Эстонец Сегре запомнился мне именно тем, что он хотел умереть и, хотя очень страдал, просил меня не мешать ему умереть. У него был абсцесс легкого, и в очаге распада был поврежден крупный сосуд, что приводило к повторным кровохарканьям. Рано или поздно, во время одного из таких кровохарканий он бы все равно умер, но…

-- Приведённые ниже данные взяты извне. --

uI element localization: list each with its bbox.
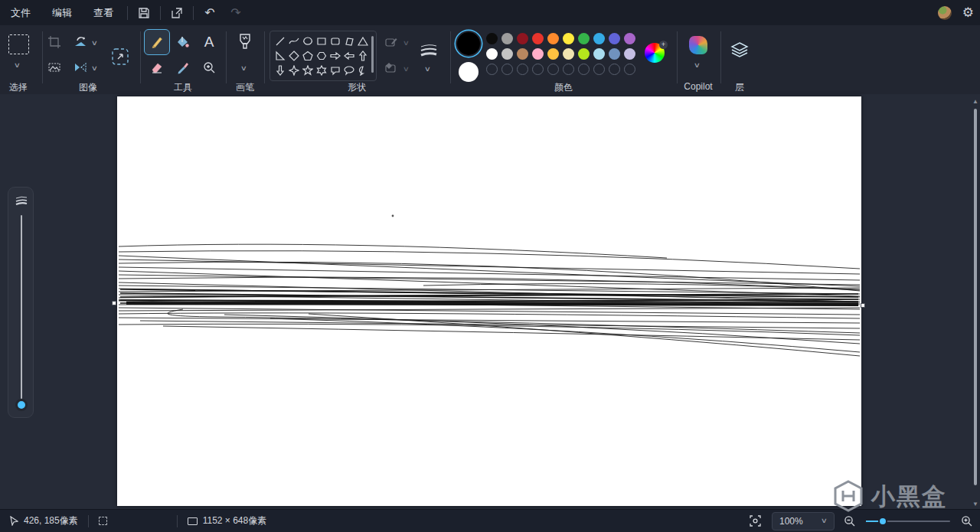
- fit-to-screen-button[interactable]: [745, 510, 766, 532]
- shape-pentagon-button[interactable]: [301, 48, 315, 63]
- menu-file[interactable]: 文件: [0, 0, 41, 25]
- palette-color-#e8342c[interactable]: [532, 33, 544, 44]
- palette-color-#ffffff[interactable]: [486, 48, 498, 60]
- crop-button[interactable]: [47, 35, 61, 49]
- color-picker-tool-button[interactable]: [170, 54, 196, 80]
- zoom-level-dropdown[interactable]: 100% ∨: [772, 512, 835, 530]
- drawing-canvas[interactable]: [117, 96, 861, 506]
- shape-arrow-left-button[interactable]: [342, 48, 356, 63]
- shape-diamond-button[interactable]: [287, 48, 301, 63]
- zoom-in-button[interactable]: [958, 510, 980, 532]
- shape-star-5-button[interactable]: [301, 63, 315, 77]
- palette-color-#efe4b0[interactable]: [563, 48, 574, 60]
- eraser-tool-button[interactable]: [144, 54, 170, 80]
- zoom-slider-track[interactable]: [866, 521, 950, 522]
- shape-fill-button[interactable]: [384, 61, 398, 75]
- select-tool-button[interactable]: [8, 34, 29, 54]
- palette-empty-slot-2[interactable]: [517, 64, 528, 75]
- size-slider-thumb[interactable]: [15, 399, 28, 411]
- rotate-dropdown-chevron-icon[interactable]: ∨: [91, 40, 98, 47]
- palette-empty-slot-9[interactable]: [624, 64, 635, 75]
- background-removal-button[interactable]: [47, 60, 61, 74]
- palette-color-#c5bfe4[interactable]: [624, 48, 635, 60]
- save-button[interactable]: [131, 0, 157, 25]
- shape-outline-chevron-icon[interactable]: ∨: [403, 40, 410, 47]
- palette-empty-slot-1[interactable]: [501, 64, 513, 75]
- scroll-down-icon[interactable]: ▼: [972, 501, 978, 508]
- palette-empty-slot-3[interactable]: [532, 64, 544, 75]
- palette-color-#ffc241[interactable]: [547, 48, 559, 60]
- palette-color-#a8dcef[interactable]: [593, 48, 605, 60]
- brushes-dropdown-chevron-icon[interactable]: ∨: [240, 65, 247, 72]
- palette-color-#b9875f[interactable]: [517, 48, 528, 60]
- shape-star-6-button[interactable]: [315, 63, 328, 77]
- pencil-tool-button[interactable]: [144, 29, 170, 55]
- copilot-chevron-icon[interactable]: ∨: [694, 62, 701, 69]
- line-handle-left[interactable]: [112, 301, 116, 305]
- palette-empty-slot-8[interactable]: [609, 64, 620, 75]
- palette-empty-slot-6[interactable]: [578, 64, 590, 75]
- palette-color-#6164d8[interactable]: [609, 33, 620, 44]
- scrollbar-thumb[interactable]: [974, 109, 977, 485]
- magnifier-tool-button[interactable]: [196, 54, 222, 80]
- redo-button[interactable]: ↷: [223, 0, 249, 25]
- shape-fill-chevron-icon[interactable]: ∨: [403, 66, 410, 73]
- line-handle-right[interactable]: [861, 303, 865, 308]
- palette-color-#8f1520[interactable]: [517, 33, 528, 44]
- shape-rounded-rectangle-button[interactable]: [328, 34, 342, 48]
- shape-heart-button[interactable]: [287, 77, 301, 81]
- shape-rectangle-button[interactable]: [315, 34, 328, 48]
- foreground-color-swatch[interactable]: [457, 32, 480, 55]
- shape-right-triangle-button[interactable]: [273, 48, 287, 63]
- palette-color-#b5e61d[interactable]: [578, 48, 590, 60]
- shape-bubble-round-button[interactable]: [356, 63, 370, 77]
- size-slider-track[interactable]: [21, 215, 22, 399]
- shape-arrow-right-button[interactable]: [328, 48, 342, 63]
- palette-empty-slot-5[interactable]: [563, 64, 574, 75]
- shape-line-button[interactable]: [273, 34, 287, 48]
- palette-color-#a865c9[interactable]: [624, 33, 635, 44]
- vertical-scrollbar[interactable]: ▲ ▼: [971, 96, 980, 509]
- undo-button[interactable]: ↶: [197, 0, 223, 25]
- shape-curve-button[interactable]: [287, 34, 301, 48]
- flip-button[interactable]: [74, 60, 87, 74]
- shape-cloud-button[interactable]: [273, 77, 287, 81]
- background-color-swatch[interactable]: [459, 62, 479, 82]
- text-tool-button[interactable]: A: [196, 29, 222, 55]
- shape-arrow-up-button[interactable]: [356, 48, 370, 63]
- thickness-chevron-icon[interactable]: ∨: [424, 66, 431, 73]
- fill-tool-button[interactable]: [170, 29, 196, 55]
- layers-button[interactable]: [730, 41, 749, 62]
- shape-bubble-oval-button[interactable]: [342, 63, 356, 77]
- palette-color-#ffaec9[interactable]: [532, 48, 544, 60]
- scroll-up-icon[interactable]: ▲: [972, 98, 978, 105]
- share-button[interactable]: [164, 0, 190, 25]
- shape-bubble-rect-button[interactable]: [328, 63, 342, 77]
- brushes-button[interactable]: [237, 33, 253, 59]
- flip-dropdown-chevron-icon[interactable]: ∨: [91, 65, 98, 72]
- palette-color-#0c0c0c[interactable]: [486, 33, 498, 44]
- select-dropdown-chevron-icon[interactable]: ∨: [14, 62, 21, 69]
- palette-color-#ff8b2d[interactable]: [547, 33, 559, 44]
- menu-view[interactable]: 查看: [83, 0, 124, 25]
- settings-gear-icon[interactable]: ⚙: [962, 6, 974, 19]
- rotate-button[interactable]: [74, 35, 87, 49]
- palette-color-#35aae5[interactable]: [593, 33, 605, 44]
- palette-color-#35b44a[interactable]: [578, 33, 590, 44]
- palette-empty-slot-0[interactable]: [486, 64, 498, 75]
- palette-color-#9d9d9d[interactable]: [501, 33, 513, 44]
- shape-hexagon-button[interactable]: [315, 48, 328, 63]
- shape-polygon-button[interactable]: [342, 34, 356, 48]
- palette-color-#7092be[interactable]: [609, 48, 620, 60]
- shapes-scrollbar[interactable]: [371, 36, 374, 73]
- shape-triangle-button[interactable]: [356, 34, 370, 48]
- shape-arrow-down-button[interactable]: [273, 63, 287, 77]
- resize-button[interactable]: [110, 47, 130, 70]
- zoom-slider-thumb[interactable]: [878, 517, 887, 526]
- palette-color-#c3c3c3[interactable]: [501, 48, 513, 60]
- palette-empty-slot-7[interactable]: [593, 64, 605, 75]
- avatar[interactable]: [938, 6, 952, 20]
- thickness-button[interactable]: [420, 42, 438, 60]
- menu-edit[interactable]: 编辑: [41, 0, 83, 25]
- shape-oval-button[interactable]: [301, 34, 315, 48]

Я не могу согласиться с врачебной этикой, затягивающей агонию в безусловно безнадежных случаях, однако, я каждый раз останавливала это кровотечение. Соль, лед, хлористый кальций… И — опять отсрочка! Он еще не успел истощиться. В нем еще была сила, и он был молод. И все же во время очередного кровохарканья он отказался от этой отсрочки: отстранил меня рукой и, захлебываясь кровью, сказал:
— Спасибо, сестра! Но не мешай мне умереть… Мне тяжело, но пусть это скорее кончится… Не спасай… Не надо.
В глазах была и мука, и мольба.
Я не стала мешать Смерти делать свое дело… И кажется, я была права.